Seasonally Optimized Calibrations Improve Low-cost Sensor Performance: Long-term Field Evaluation of PurpleAir Sensors in Urban and Rural India
Lower-cost air pollution sensors can fill critical air quality data gaps in India, which experiences very high fine particulate matter (PM2.5) air pollution but has sparse regulatory air monitoring. Challenges for low-cost PM2.5 sensors in India include high aerosol mass concentrations and pronounced regional and seasonal gradients in aerosol composition. Here, we report on a detailed, long-time performance evaluation of a popular sensor, the Purple Air PA-II, at multiple sites in India. We established 3 distinct sites in India across land-use categories and population density extremes (North India: Delhi [urban], Hamir- pur [rural]; South India: Bangalore [urban]), where we collocated the PA-II with reference beta-attenuation monitors. We evaluated the performance of uncalibrated sensor data, and then developed, optimized, and evaluated calibration models using a comprehensive feature selection process focused on reproducibility in the Indian context. We assessed the seasonal and spatial transferability of sensor calibration schemes, which is especially important in India because of the paucity of reference instrumentation. Without calibration, the PA-II was moderately correlated with the reference signal (R2: 0.55 - 0.74) but was inaccurate (NRMSE ≤ 40%). Relative to uncalibrated data, parsimonious annual calibration models improved PA performance at all sites (cross-validated NRMSE 20-30%, R2: 0.82-0.95), and greatly reduced seasonal and diurnal biases. Because aerosol properties and meteorology vary regionally, the form of these long-term models differed among our sites, suggesting that local calibrations are desirable when possible. Using a moving-window calibration, we found that using seasonally-specific information improves performance relative to a static annual calibration model, while a short-term calibration model generally does not transfer reliably to other seasons. Overall, we find that the PA-II can provide reliable PM2.5 data with better than ± 25% precision and accuracy when paired with a rigorous calibration scheme that accounts for seasonality and local aerosol composition.

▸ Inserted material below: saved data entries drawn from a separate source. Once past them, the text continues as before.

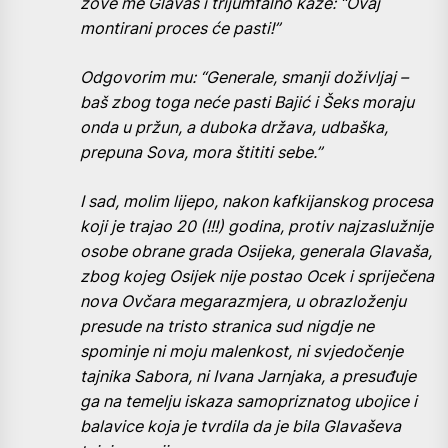
zove me Glavaš i trijumfalno kaže: “Ovaj
montirani proces će pasti!”
Odgovorim mu: “Generale, smanji doživljaj –
baš zbog toga neće pasti Bajić i Šeks moraju
onda u pržun, a duboka država, udbaška,
prepuna Sova, mora štititi sebe.”
I sad, molim lijepo, nakon kafkijanskog procesa
koji je trajao 20 (!!!) godina, protiv najzaslužnije
osobe obrane grada Osijeka, generala Glavaša,
zbog kojeg Osijek nije postao Ocek i spriječena
nova Ovčara megarazmjera, u obrazloženju
presude na tristo stranica sud nigdje ne
spominje ni moju malenkost, ni svjedočenje
tajnika Sabora, ni Ivana Jarnjaka, a presuđuje
ga na temelju iskaza samopriznatog ubojice i
balavice koja je tvrdila da je bila Glavaševa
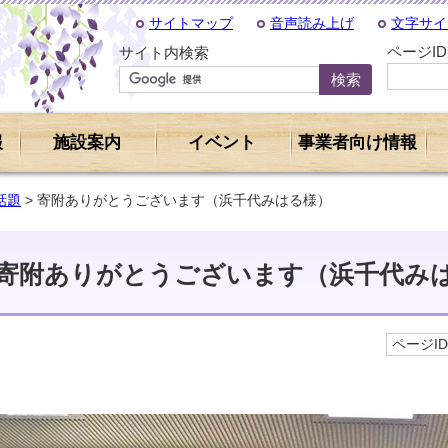
サイトマップ
音声読み上げ
文字サイ
ページI
サイト内検索
報
施設案内
イベント
事業者向け情報
話題
> 寄附ありがとうございます（浜千代みはる様）
寄附ありがとうございます（浜千代み
ページID 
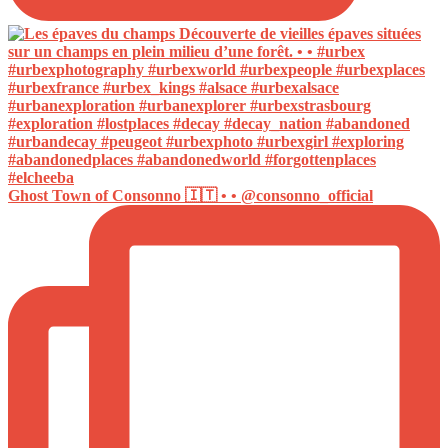
Ghost Town of Consonno 🇮🇹 • • @consonno_official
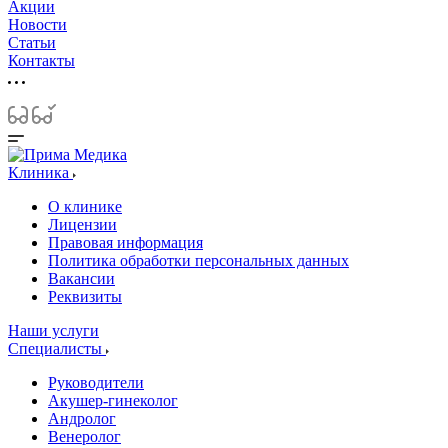
Акции
Новости
Статьи
Контакты
Клиника
О клинике
Лицензии
Правовая информация
Политика обработки персональных данных
Вакансии
Реквизиты
Наши услуги
Специалисты
Руководители
Акушер-гинеколог
Андролог
Венеролог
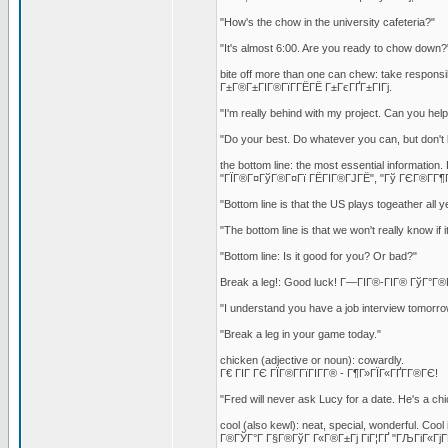
"How's the chow in the university cafeteria?"
"It's almost 6:00. Are you ready to chow down?
bite off more than one can chew: take respons
Г±Г®Г±ГІГ®ГїГ­ГЁГЁ Г±ГєГҐГ±ГІГј.
"I'm really behind with my project. Can you help
"Do your best. Do whatever you can, but don't 
the bottom line: the most essential informati
"ГЇГ®Г¤ГўГ®Г¤Гї ГЁГІГ®ГЈГЁ", "Гў ГЄГ®Г­Г¶ГҐ
"Bottom line is that the US plays togeather all 
"The bottom line is that we won't really know if it
"Bottom line: Is it good for you? Or bad?"
Break a leg!: Good luck! Г—ГІГ®-ГІГ® ГўГ°Г®Г¤
"I understand you have a job interview tomorro
"Break a leg in your game today."
chicken (adjective or noun): cowardly.
Г€ ГІГ ГЄ ГЇГ®Г­ГїГІГ­Г® - Г¶Г»ГЇГ«ГҐГ­Г®ГЄ!
"Fred will never ask Lucy for a date. He's a ch
cool (also kewl): neat, special, wonderful. C
Г®ГЎГ°Г Г§Г®ГўГ Г«Г®Г±Гј ГіГ¦ГҐ "ГЉГіГ«ГјГ­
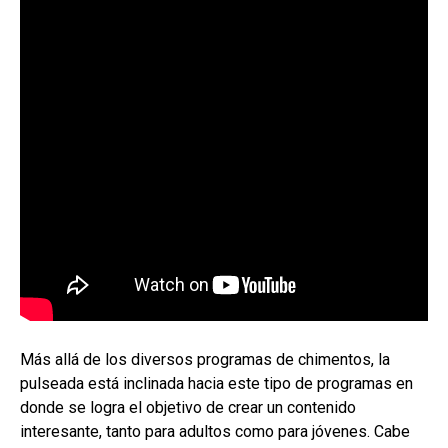
Más allá de los diversos programas de chimentos, la
pulseada está inclinada hacia este tipo de programas en
donde se logra el objetivo de crear un contenido
interesante, tanto para adultos como para jóvenes. Cabe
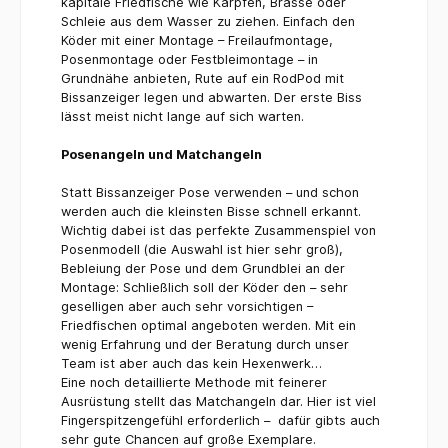
kapitale Friedfische wie Karpfen, Brasse oder
Schleie aus dem Wasser zu ziehen. Einfach den
Köder mit einer Montage – Freilaufmontage,
Posenmontage oder Festbleimontage – in
Grundnähe anbieten, Rute auf ein RodPod mit
Bissanzeiger legen und abwarten. Der erste Biss
lässt meist nicht lange auf sich warten.
Posenangeln und Matchangeln
Statt Bissanzeiger Pose verwenden – und schon
werden auch die kleinsten Bisse schnell erkannt.
Wichtig dabei ist das perfekte Zusammenspiel von
Posenmodell (die Auswahl ist hier sehr groß),
Bebleiung der Pose und dem Grundblei an der
Montage: Schließlich soll der Köder den – sehr
geselligen aber auch sehr vorsichtigen –
Friedfischen optimal angeboten werden. Mit ein
wenig Erfahrung und der Beratung durch unser
Team ist aber auch das kein Hexenwerk…
Eine noch detaillierte Methode mit feinerer
Ausrüstung stellt das Matchangeln dar. Hier ist viel
Fingerspitzengefühl erforderlich – dafür gibts auch
sehr gute Chancen auf große Exemplare.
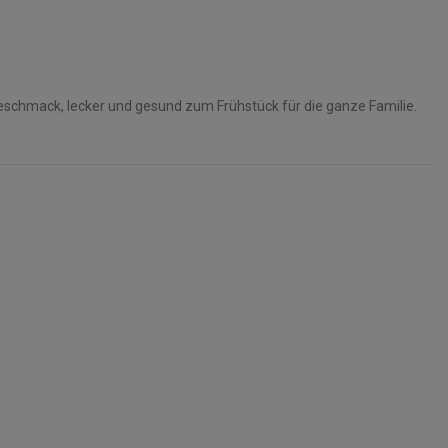
schmack, lecker und gesund zum Frühstück für die ganze Familie.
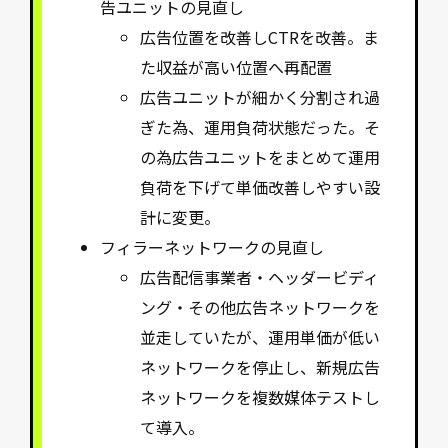
告ユニットの見直し
広告位置を改善しCTRを改善。ま
た収益が高い位置へ再配置
広告ユニットが細かく分割され過
ぎた為、運用負荷状態だった。そ
の為広告ユニットをまとめて運用
負荷を下げて単価改善しやすい設
計に変更。
フィラーネットワークの見直し
広告配信事業者・ヘッダービディ
ング・その他広告ネットワークを
並走していたが、運用単価が低い
ネットワークを停止し、新規広告
ネットワークを複数媒体テストし
て導入。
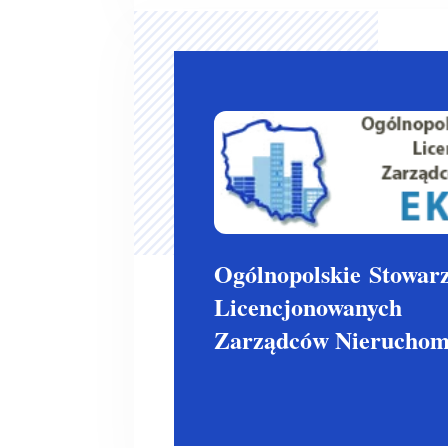
Ogólnopolskie
Stowarz
Licencjonowanych
Zarządców Nieruchom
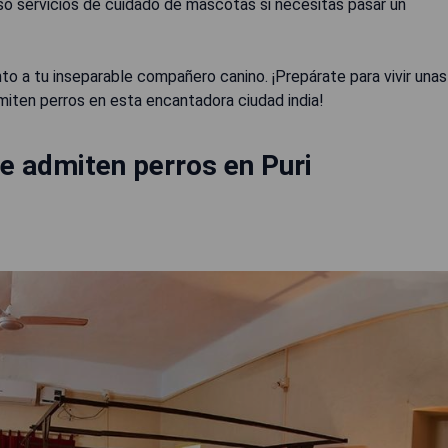
so servicios de cuidado de mascotas si necesitas pasar un
to a tu inseparable compañero canino. ¡Prepárate para vivir unas
miten perros en esta encantadora ciudad india!
e admiten perros en Puri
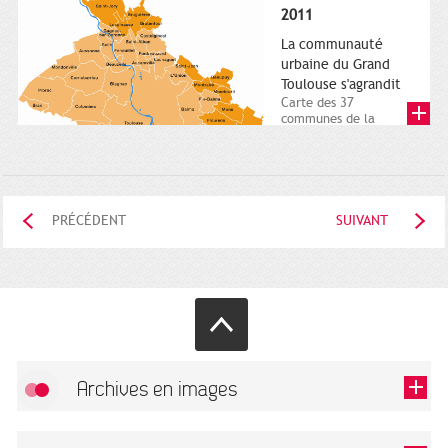
posée. Square
2011
Charles-de-Gaulle.
25...
La communauté
urbaine du Grand
Toulouse s'agrandit
Carte des 37
communes de la
communauté urbaine.
2011. Infographistes
de la Direction de...
PRÉCÉDENT
SUIVANT
Archives en images
Autoriser
FlickR (badge) est désactivé.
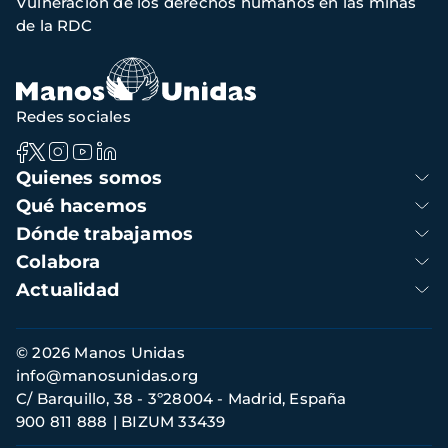
Vulneración de los derechos humanos en las minas
de
de la RDC
navegación
Redes sociales
Navegación
Quienes somos
principal
Qué hacemos
Dónde trabajamos
Colabora
Actualidad
Información
© 2026 Manos Unidas
de
info@manosunidas.org
contacto
C/ Barquillo, 38 - 3º28004 - Madrid, España
900 811 888
BIZUM 33439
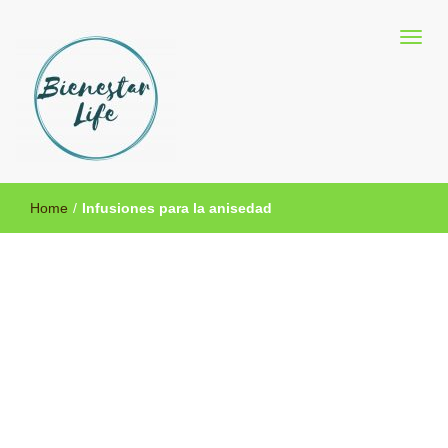
Blog sobre salud y medicina alternativa
Bienestar Life
Home
/
Infusiones para la anisedad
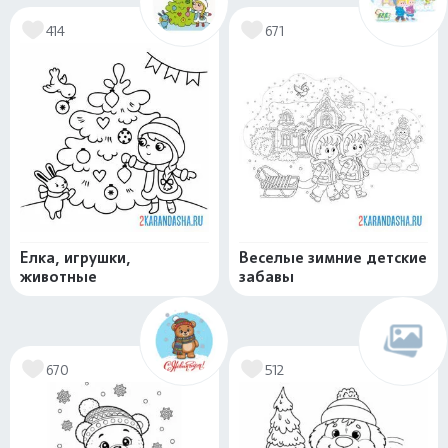
414
671
Елка, игрушки,
Веселые зимние детские
животные
забавы
670
512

Mapping Air Pollution in Polluted Data-Sparse Environments: Resolving Spatial-Temporal PM2.5 Trends with Lower-cost Sensors in North India
North India faces the world’s highest air pollution health burden across the urban-rural divide. Ground-based monitoring is essential for validating models and conducting holistic exposure assessments, but the high costs of reference instruments have limited their adoption to megacities. Here, we demonstrate an analytical approach to scaling a lower-cost sensor (LCS) network in North India using the commercially available PurpleAir PA-II sensor package. Our key constraint was to balance data completeness with representativeness, given the dynamic nature of LCS performance both out-of-the-box and for long-term deployment. We developed and applied our models across 13 diverse land-use collocations in the Delhi National Capital Region, resulting in robust out-of-sample seasonal performance (mean bias < 10%). Validating our framework in Lucknow, another megacity in the region, demonstrated a high correlation between aggregated community-hosted LCS nodes and reference networks (Pearson’s r ≥ 0.9) and well-constrained annual PM2.5 estimates (≤ 10%). While our data pipeline was developed in North India, our statistical framework offers paths forward for scaling similar regional networks in polluted, sparsely monitored environments.
Air Pollution Management Urgently Needed in Non-urban North India
High emissions from a diverse source mixture and unfavorable meteorology have resulted in extreme fine particulate matter (PM2.5) air pollution in the Indo-Gangetic Plain (IGP) of North India. Most studies and abatement strategies have focused on densely populated megacities, but the majority of the population in the region (60-70%) reside in non-urban settlements. Therefore, although non-urban air quality is understudied in the IGP, it is critical to understand the regional health burden of PM2.5 and develop informed policy. We implemented a lower-cost PM2.5 monitoring network of over 80 sites across more than 15 settlements using the popular PurpleAir sensor. Our network spanned megacities to regional background sites and represents the first ground-based observations of PM2.5 in most settlements. We observed sustained poor ambient air quality across the region (annual average PM2.5 concentration ≥ 60 µg m−3), with weak spatial gradients from urban core sites to regional background sites. Leveraging the high temporal resolution afforded by lower-cost sensors, we observed that although annual and seasonal trends were strongly correlated, diurnal patterns diverged across settlement population density strata. Megacities featured smooth diurnal profiles, with peaks later in the evening and larger intra-settlement variability- indicating the complex mixture of traffic, heavy industry, and other sources. Conversely, non-urban and small city sites featured earlier and higher magnitude diurnal peaks (1.5 -1.7 × daily minimum), with low intra-settlement variability, likely indicating a higher relative prevalence of biomass burning. Policymakers should ensure clean air programs do not solely focus on relatively well-studied megacities at the expense of the large non-urban population distributed across the IGP.